Action item: Return the full listing character for character, without its pictures.

Supplied material:

%%

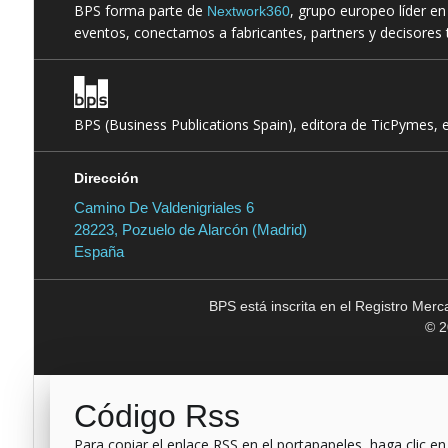
BPS forma parte de
, grupo europeo líder e
Nextwork360
eventos, conectamos a fabricantes, partners y decisores t
BPS (Business Publications Spain), editora de TicPymes, 
Dirección
Camino De Valdenigriales 6
28223, Pozuelo de Alarcón (Madrid)
España
BPS está inscrita en el Registro Mer
© 2
Código Rss
Para copiar el enlace RSS en el portapapeles, haga clic en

%%

Solved exercise:
BPS forma parte de
, grupo europeo líder e
Nextwork360
eventos, conectamos a fabricantes, partners y decisores t
BPS (Business Publications Spain), editora de TicPymes, 
Dirección
Camino De Valdenigriales 6
28223, Pozuelo de Alarcón (Madrid)
España
BPS está inscrita en el Registro Mer
© 2
Código Rss
Para copiar el enlace RSS en el portapapeles, haga clic en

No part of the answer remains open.